• Instructions for the task
Your copy should begin at the line containing "Доступ в зал вылета (на 2 часа)" and end at the last line of the records below, matching each line exactly and leaving out pictures.

• Data

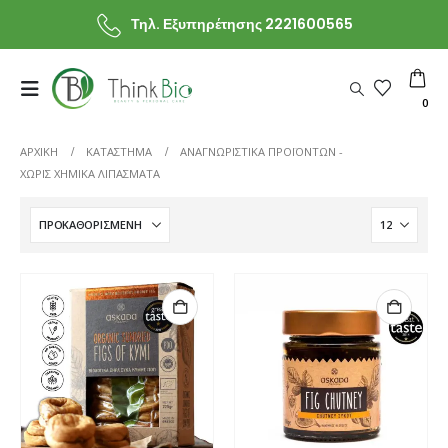
Τηλ. Εξυπηρέτησης 2221600565
0
ΑΡΧΙΚΗ
ΚΑΤΆΣΤΗΜΑ
ΑΝΑΓΝΩΡΙΣΤΙΚΆ ΠΡΟΪΌΝΤΩΝ -
ΧΩΡΊΣ ΧΗΜΙΚΆ ΛΙΠΆΣΜΑΤΑ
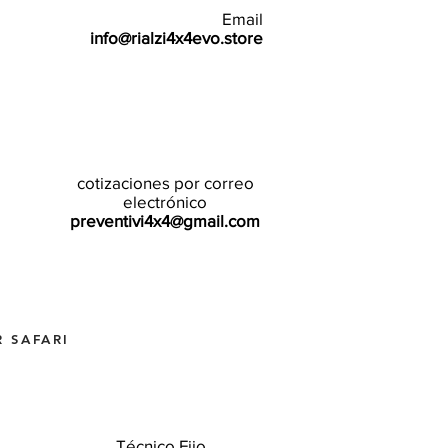
Email
info@rialzi4x4evo.store
cotizaciones por correo
electrónico
preventivi4x4@gmail.com
 SAFARI
Técnico Fijo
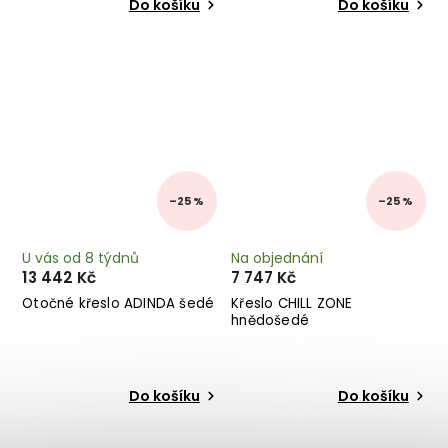
Do košíku
Do košíku
–25 %
–25 %
U vás od 8 týdnů
Na objednání
13 442 Kč
7 747 Kč
Otočné křeslo ADINDA šedé
Křeslo CHILL ZONE
hnědošedé
Do košíku
Do košíku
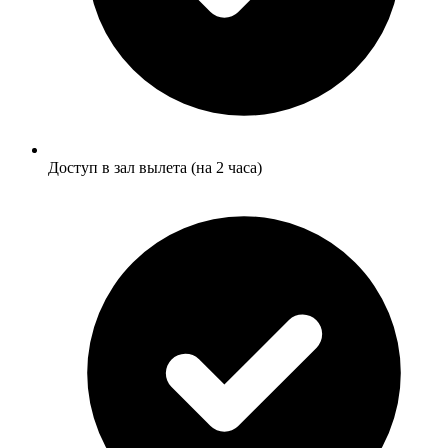
Доступ в зал вылета (на 2 часа)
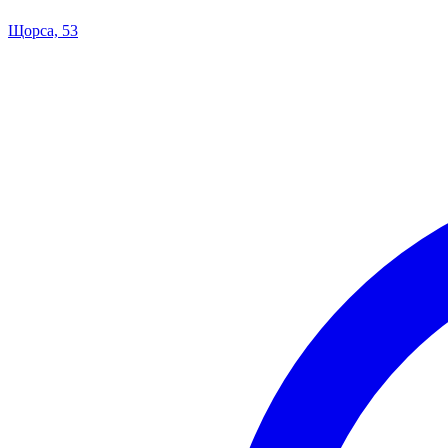
Щорса, 53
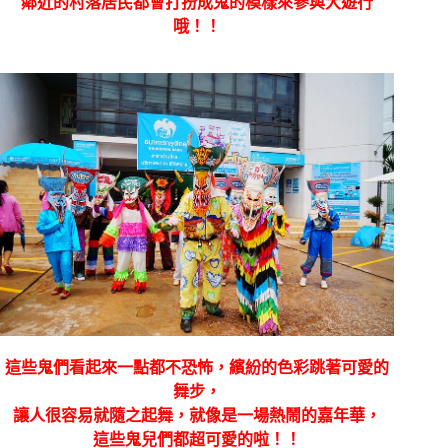
鄰近的村落居民都會打扮成鬼的模樣來參與大遊行
哦！！
這些鬼們看起來一點都不恐怖，繽紛的色彩跳著可愛的
舞步，
讓人很容易就隨之起舞，就像是一場熱鬧的嘉年華，
這些鬼兒們都超可愛的啦！！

• Exercise answer
Доступ в зал вылета (на 2 часа)
Щорса, 53
鄰近的村落居民都會打扮成鬼的模樣來參與大遊行
哦！！
這些鬼們看起來一點都不恐怖，繽紛的色彩跳著可愛的
舞步，
讓人很容易就隨之起舞，就像是一場熱鬧的嘉年華，
這些鬼兒們都超可愛的啦！！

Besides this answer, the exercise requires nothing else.